Cédric Herrou est de fait devenu un symbole de la solidarité avec les migrants dont la renommée a dépassé la seule vallée de la Roya. Élu "Azuréen de l’année" lors d’un sondage du quotidien régional Nice Matin, l’agriculteur avait réagi en affirmant que le problème migratoire était "une lutte partagée par des milliers de personnes".

"Les citoyens sont favorables à l'ouverture d'un centre d'accueil pour migrants dans le département, et ce n'est pas la volonté d'une poignée de militants d'extrême gauche", avait alors confié Cédric Herrou à Nice Matin.

Un agriculteur au tribunal pour aide aux migrants : "Je préfère être enfermé et avoir la tête libre en prison" - Cédric Herrou à #franceinfo pic.twitter.com/CqSnN9sJY2

— franceinfo (@franceinfo) 4 janvier 2017

Élan de solidarité avec les migrants

Cédric Herrou habite une ferme à Breil-sur-Roya, un village de 2 400 habitants qui est apparu sur le radar des routes migratoires lorsque les contrôles policiers ont largement fermé la route côtière et le train entre Vintimille en Italie et Nice. Le flux de migrants dans la région s’est un peu tari cet hiver du fait du froid glacial qui sévit dans la vallée de la Roya.

"Cela dit, la semaine dernière il y a encore eu un arrivage de 50 à 60 jeunes Érythréens. Comprenez que dans un village qui abrite deux-cents personnes, quand il y a cinquante personnes qui arrivent soudainement, c’est difficile… Le problème reste entier pour cette poche de la Roya", explique René Dahon, qui estime qu’il y a actuellement une petite centaine de migrants hébergés chez l’habitant dans la vallée.

La vallée de la Roya est une région montagneuse parsemée de villages français et italiens. Pour de nombreux habitants, le sens de la solidarité envers des migrants désorientés, qui arrivent parfois à pied depuis l’Italie voisine, prévaut sur les politiques migratoires décidées à Paris.

Un journaliste du quotidien L’Humanité avait décrit en juin 2016 le fonctionnement du réseau d’aide aux migrants : "On offre le gîte et le couvert. On se fait discret. On appelle une ou deux personnes de son entourage pour expliquer la situation. Puis, quelques jours après, le téléphone sonne.

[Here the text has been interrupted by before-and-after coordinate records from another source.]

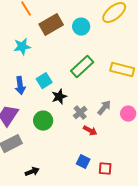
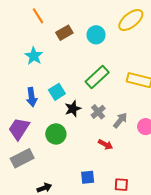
brown rectangle: (51, 25) -> (64, 33), size x0.7
cyan star: (22, 47) -> (34, 56), turned -30
gray cross: (80, 113) -> (98, 112), moved
blue square: (83, 162) -> (88, 177), moved, turned -32

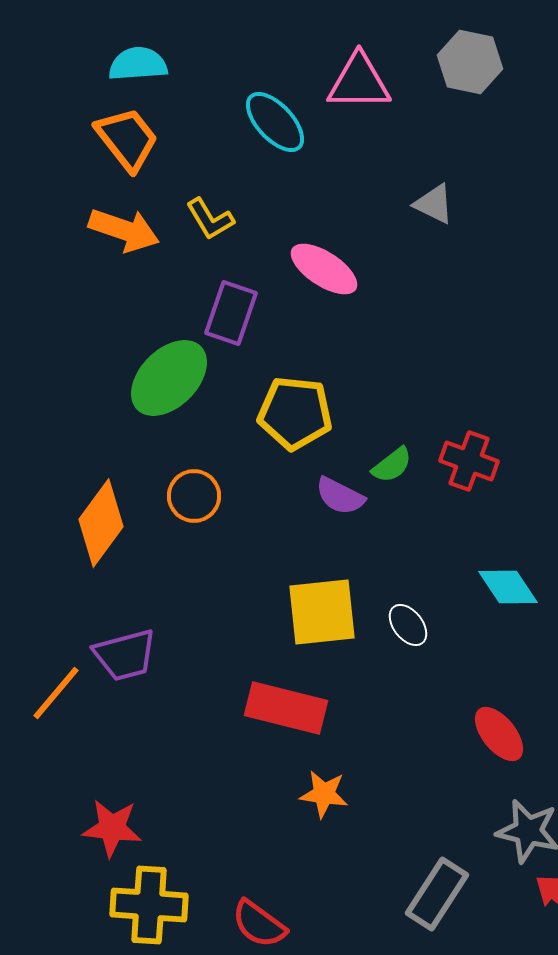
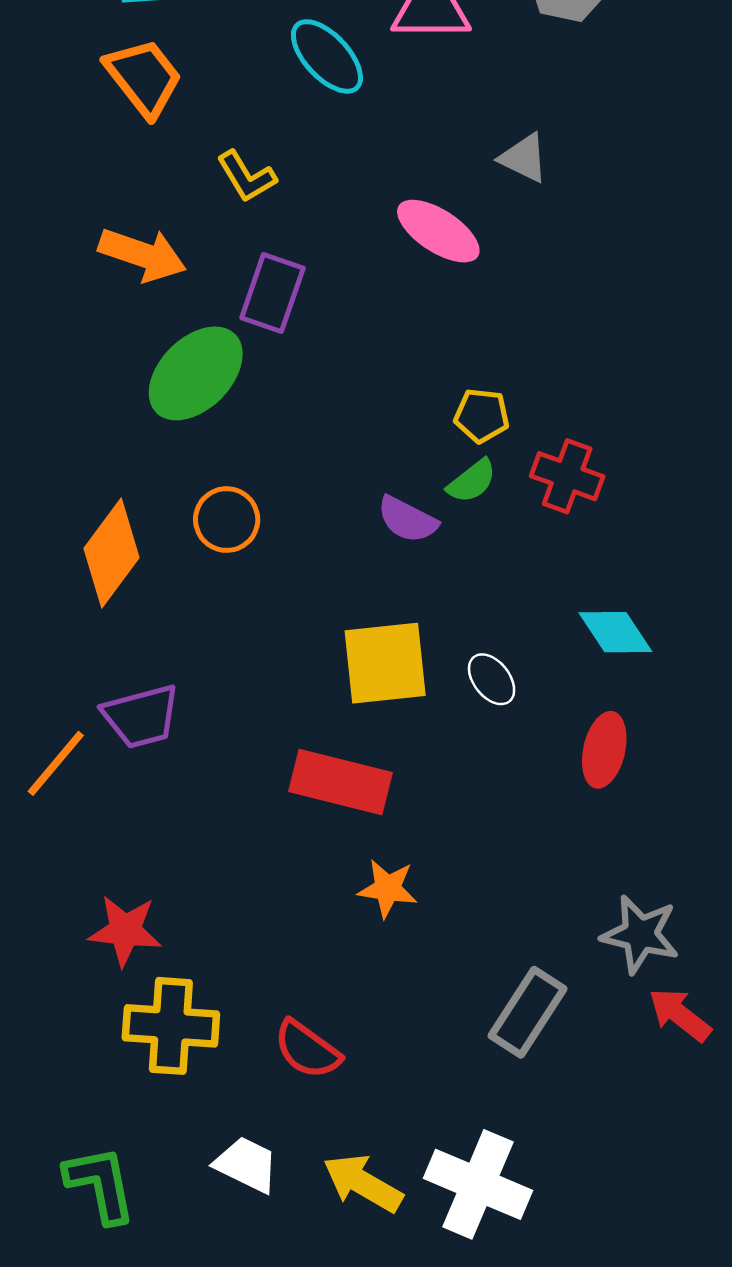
orange arrow: (124, 230) -> (142, 255), moved
pink ellipse: (324, 269) -> (438, 231), moved
yellow pentagon: (295, 413) -> (482, 416), moved, size x0.6
red ellipse: (499, 734) -> (604, 750), moved, turned 52

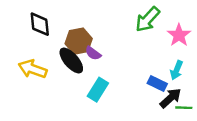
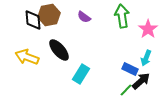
green arrow: (148, 19) -> (122, 16), turned 130
brown hexagon: (79, 41) -> (49, 15), moved
purple semicircle: (93, 53) -> (84, 17), moved
green line: (184, 108) -> (126, 90), moved, turned -48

Un ami organise une randonnée sur des sentiers que seuls les bergers et les natifs du coin connaissent." "L’équipée solidaire monte vers des cols encore plus hauts dans la montagne. Une voiture attend de l’autre côté, dans une vallée voisine. On échange une dernière accolade avec les hôtes venus de l’autre rive de la Méditerranée", écrivait alors le reporter du journal communiste.

Le procès de Cédric Herrou fait suite à celui de Pierre-Alain Mannoni, un professeur d’Université niçois qui a été jugé en novembre dernier pour avoir véhiculé trois Érythréennes dans la vallée de la Roya. Le verdict de Pierre-Alain Mannoni doit être rendu le vendredi 6 janvier.

En attendant, dans la vallée de la Roya, les résidents qui aident les migrants affirment qu’ils ne se laisseront pas intimider par le résultat de ces procès. Pour René Dehon, la sévérité de la justice aurait même l’effet inverse.

"Quand nous avons commencé ce travail avec les premiers migrants il y déjà deux ans, nous étions une petite poignée. Quand on a fait l’occupation forcée du centre de vacances désaffecté des Lucioles [en octobre 2016] pour mettre 60 personnes à l’abri, on était une cinquantaine", rappelle le retraité de l’enseignement. "Et maintenant, s’il y avait un deuxième problème de cette ordre-là, c’est par centaines que l’on pourrait compter les aidants".